K Number

Device Name

uPMR 790

Manufacturer

Shanghai United Imaging Healthcare Co., Ltd

Date Cleared

2019-11-20

(55 days)

Product Code

OUO

Regulation Number

892.1200

Intended Use

The uPMR 790 system combines magnetic resonance diagnostic devices (MRDD) and Positron Emission Tomography (PET) scanners that provide registration of high resolution physiologic and anatomic information, acquired simultaneously and iso-centrically. The combined system maintains independent functionality of the MR and PET devices, allowing for single modality MR and/or PET imaging. The MR is intended to produce sagittal, transverse, coronal, and oblique cross sectional images, and spectroscopic images, and that display internal anatomical structure and/ or function of the head, body and extremities. Contrast agents may be used depending on the region of interest of the scan. The PET provides distribution information of PET radiopharmaceuticals within the human body to assist healthcare providers in assessing the metabolic and physiological functions. The combined system utilizes the MR for radiation-free attenuation correction maps for PET studies. The system provides inherent anatomical reference for the fused PET and MR images due to precisely aligned MR and PET image coordinate systems.

Device Description

The uPMR 790 system is a combined Magnetic Resonance Diagnostic Device (MRDD) and Positron Emission Tomography (PET) scanner. It consists of components such as PET detector, 3.0T superconducting magnet. RF power amplifier, RF coils, gradient power amplifier, gradient coils, patient table, spectrometer, computer, equipment cabinets, power distribution system, internal communication system, vital signal module, and software etc. The uPMR 790 system provides simultaneous acquisition of high resolution metabolic and anatomic information from PET and MR. PET detectors are integrated into the MR bore for simultaneous, precisely aligned whole body MR and PET acquisition. The PET subsystem supports Time of Flight (ToF). The system software is used for patient management, data management, scan control, image reconstruction, and image archive. The uPMR 790 system is designed to conform to NEMA and DICOM standards.

More Information

Contact

Type

Center

Panel

Date Received

Product Code

Subsequent Product Codes

Applicant Name (Manufacturer)

Device Name

Decision

Street 1

Street 2

City

State

Country Code

ZIP

Postal Code

Class Advise Committee

SSP Indicator

Third Party Reviewed

Expedited Review

Predicate Devices

K183014

Reference Devices

Not Found

AI/ML (Artificial Intelligence / Machine Learning)

No
The document does not mention AI, ML, deep learning, or any related terms in the device description, intended use, or performance studies. The focus is on the hardware and software for image acquisition, reconstruction, and management.

Therapeutic

No.
The device is described as a diagnostic imaging system (combining MRDD and PET scanners) intended to acquire and display anatomical and functional information for assessment, not to treat or cure a condition.

Diagnostic

Yes

The "Intended Use / Indications for Use" section explicitly states that the device combines "magnetic resonance diagnostic devices (MRDD) and Positron Emission Tomography (PET) scanners." Furthermore, it describes the MR's intention to "produce...images...that display internal anatomical structure and/ or function" and the PET's function to provide "distribution information...to assist healthcare providers in assessing the metabolic and physiological functions." These descriptions clearly indicate its role in diagnosis.
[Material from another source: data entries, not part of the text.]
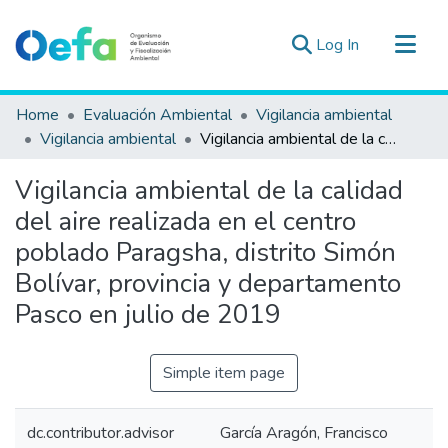
(current)
Log In
Communities & Collections
Home
Evaluación Ambiental
Vigilancia ambiental
All of DSpace
Vigilancia ambiental
Vigilancia ambiental de la calidad del aire realizada en el centro poblado Paragsha, distrito Simón Bolívar, provincia y departamento Pasco en julio de 2019
Statistics
Vigilancia ambiental de la calidad
Estad. Externas
del aire realizada en el centro
Guias ▾
poblado Paragsha, distrito Simón
Bolívar, provincia y departamento
Pasco en julio de 2019
Simple item page
dc.contributor.advisor
García Aragón, Francisco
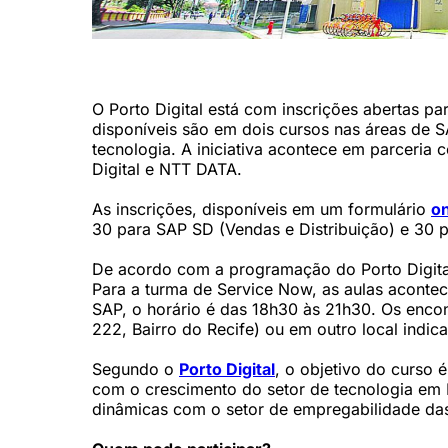
Porto Digital, no Bairro do Recife (Maria Eduarda Bione/Ac
O Porto Digital está com inscrições abertas 
disponíveis são em dois cursos nas áreas de
tecnologia. A iniciativa acontece em parceria
Digital e NTT DATA.
As inscrições, disponíveis em um formulário
on
30 para SAP SD (Vendas e Distribuição) e 30 
De acordo com a programação do Porto Digital
Para a turma de Service Now, as aulas acontec
SAP, o horário é das 18h30 às 21h30. Os encont
222, Bairro do Recife) ou em outro local indica
Segundo o
Porto Digital
, o objetivo do curso é
com o crescimento do setor de tecnologia em
dinâmicas com o setor de empregabilidade da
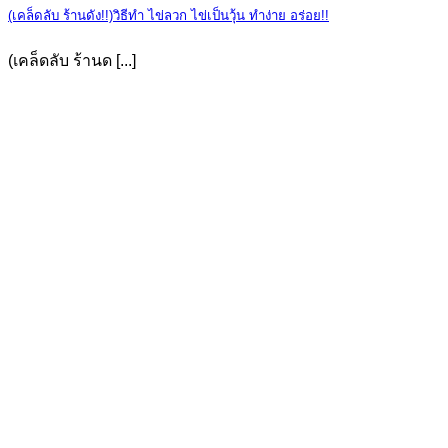
(เคล็ดลับ ร้านดัง!!)วิธีทำ ไข่ลวก ไข่เป็นวุ้น ทำง่าย อร่อย!!
(เคล็ดลับ ร้านด [...]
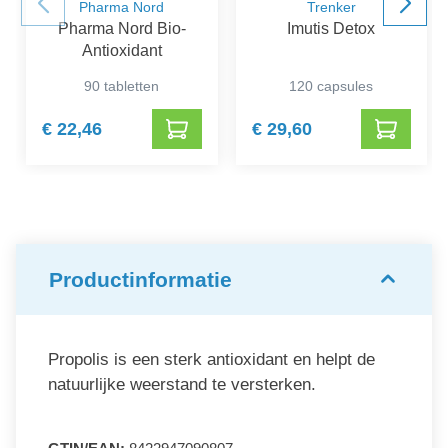
Pharma Nord
Trenker
Pharma Nord Bio-
Imutis Detox
Antioxidant
90 tabletten
120 capsules
€ 22,46
€ 29,60
Productinformatie
Propolis is een sterk antioxidant en helpt de
natuurlijke weerstand te versterken.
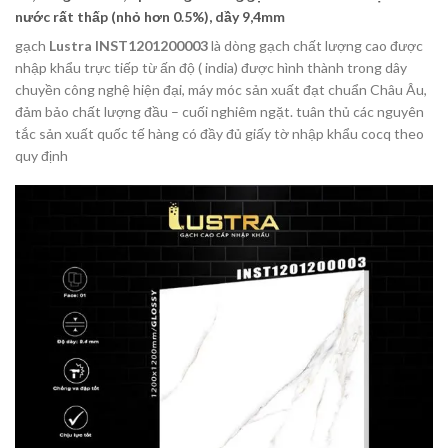
nước rất thấp (nhỏ hơn 0.5%), dầy 9,4mm
gạch
Lustra INST1201200003
là dòng gạch chất lượng cao được
nhập khẩu trực tiếp từ ấn độ ( india) được hình thành trong dây
chuyền công nghệ hiện đại, máy móc sản xuất đạt chuẩn Châu Âu,
đảm bảo chất lượng đầu – cuối nghiêm ngặt. tuân thủ các nguyên
tắc sản xuất quốc tế hàng có đầy đủ giấy tờ nhập khẩu cocq theo
quy định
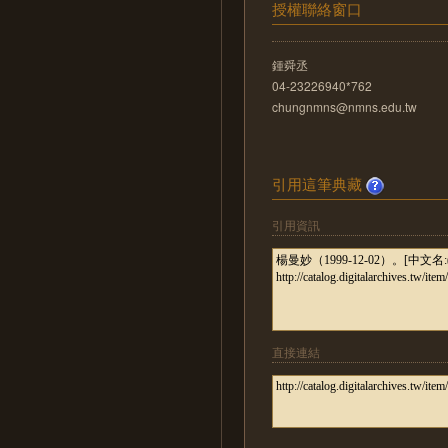
授權聯絡窗口
鍾舜丞
04-23226940*762
chungnmns@nmns.edu.tw
引用這筆典藏
引用資訊
直接連結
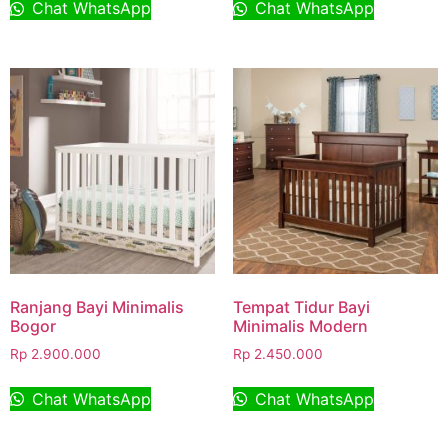
Chat WhatsApp
Chat WhatsApp
Ranjang Bayi Minimalis
Tempat Tidur Bayi
Bogor
Minimalis Modern
Rp
2.900.000
Rp
2.450.000
Chat WhatsApp
Chat WhatsApp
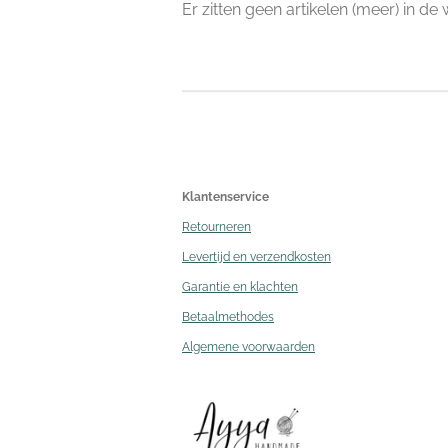
Er zitten geen artikelen (meer) in de
Klantenservice
Retourneren
Levertijd en verzendkosten
Garantie en klachten
Betaalmethodes
Algemene voorwaarden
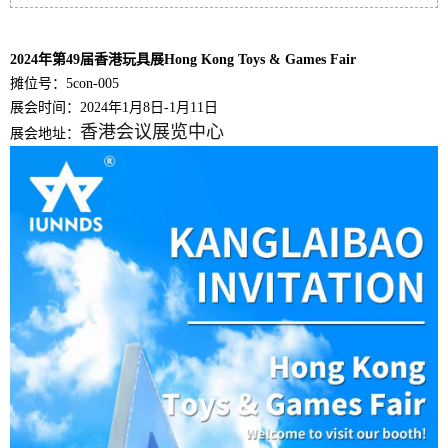
2024年第49届香港玩具展Hong Kong Toys & Games Fair
摊位号：5con-005
展会时间：2024年1月8日-1月11日
香港会议展览中心
展会地址：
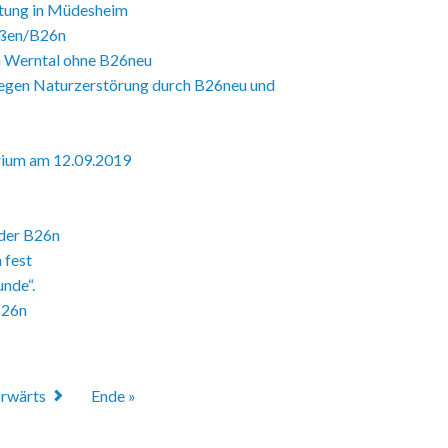
ltung in Müdesheim
aßen/B26n
im Werntal ohne B26neu
gegen Naturzerstörung durch B26neu und
rium am 12.09.2019
 der B26n
 fest
unde“.
B26n
rwärts
Ende »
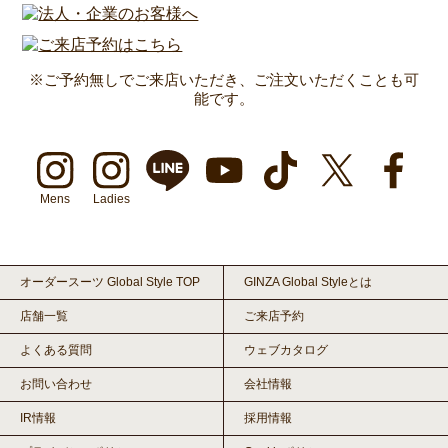
※ご予約無しでご来店いただき、ご注文いただくことも可
能です。
Mens
Ladies
オーダースーツ Global Style TOP
GINZA Global Styleとは
店舗一覧
ご来店予約
よくある質問
ウェブカタログ
お問い合わせ
会社情報
IR情報
採用情報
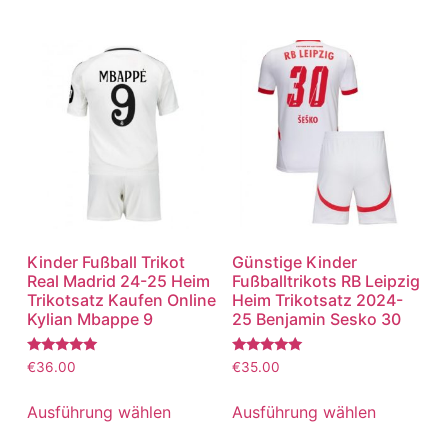
Kinder Fußball Trikot
Günstige Kinder
Real Madrid 24-25 Heim
Fußballtrikots RB Leipzig
Trikotsatz Kaufen Online
Heim Trikotsatz 2024-
Kylian Mbappe 9
25 Benjamin Sesko 30
Bewertet
Bewertet
€
36.00
€
35.00
mit
mit
5.00
5.00
von 5
von 5
Ausführung wählen
Ausführung wählen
SaMD (Software as a Medical Device)

The device description explicitly lists numerous hardware components, including a PET detector, superconducting magnet, RF coils, gradient coils, patient table, spectrometer, and equipment cabinets. While software is mentioned as a component, the device is clearly a complex hardware system with integrated software.

IVD (In Vitro Diagnostic)

Based on the provided information, this device is not an IVD (In Vitro Diagnostic).

Here's why:

IVD Definition: In vitro diagnostics are tests performed on samples taken from the human body, such as blood, urine, or tissue, to detect diseases, conditions, or infections.
Device Function: The uPMR 790 system is an imaging device that uses Magnetic Resonance and PET technology to visualize internal anatomical structure and function, as well as the distribution of radiopharmaceuticals within the body. It acquires images directly from the patient, not from samples taken from the patient.
Intended Use: The intended use describes the device as providing "registration of high resolution physiologic and anatomic information" and "distribution information of PET radiopharmaceuticals within the human body." This is consistent with imaging, not in vitro testing.

Therefore, the uPMR 790 system falls under the category of medical imaging devices, not in vitro diagnostics.

PCCP (Predetermined Change Control Plan) Authorized

N/A

Overview

Intended Use / Indications for Use

Product codes (comma separated list FDA assigned to the subject device)

OUO

Device Description

Mentions image processing

Yes

Mentions AI, DNN, or ML

Not Found

Input Imaging Modality

Magnetic Resonance Diagnostic Device (MRDD) and Positron Emission Tomography (PET)

Anatomical Site

head, body and extremities

Indicated Patient Age Range

Not Found

Intended User / Care Setting

Prescription Use (Part 21 CFR 801 Subpart D)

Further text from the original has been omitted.